Face à la presse, ce week-end, les paysans, qui rouspètent contre l’arrêté du Préfet de Mbour, relative à la suspension temporaire des travaux d’exploitation agricole de l’assiette foncière d’une superficie d’environ 80 hectares, objet du différend opposant la Société de Distribution de Matériel avicole (SEDIMA S.A) et les habitants du village de Ndingler. Ce, pour le motif de risques réels de troubles à l’ordre public liés à des menaces d’affrontements entre habitants de Ndingler et travailleurs de la SEDIMA. Et, pour faire respecter son arrêté, Mor Talla Tine a requis les services de la Compagnie de Gendarmerie de Mbour.

Ablaye Dione, le jaraaf (chef coutumier) de Ndingler, a déclaré ne plus être capable de retenir les siens. « Babacar Ngom exploite une superficie de 250 hectares.
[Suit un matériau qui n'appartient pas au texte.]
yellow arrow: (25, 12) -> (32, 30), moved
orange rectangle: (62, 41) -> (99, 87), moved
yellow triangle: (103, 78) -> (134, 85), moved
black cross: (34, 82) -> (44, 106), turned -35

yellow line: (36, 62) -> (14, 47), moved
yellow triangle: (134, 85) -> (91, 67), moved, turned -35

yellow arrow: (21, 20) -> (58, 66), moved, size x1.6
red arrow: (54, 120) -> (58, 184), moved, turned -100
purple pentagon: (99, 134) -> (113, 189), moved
Il ne vaut pas mieux que nous. On est à bout et nous sommes prêts à retourner sur ces terres pour cultiver. Nous nous rendrons sur place dès la tombée de la première pluie, quel qu’en soit le prix », a déclaré dans des propos repris par le journal Le Quotien Féhel Ndour, au nom des femmes de Ndingler.
Ce conflit frontal a connu son début lors de l’hivernage dernier, les paysans dénonçant « l’accaparement » de leurs terres par l’homme d’affaires Babacar Ngom.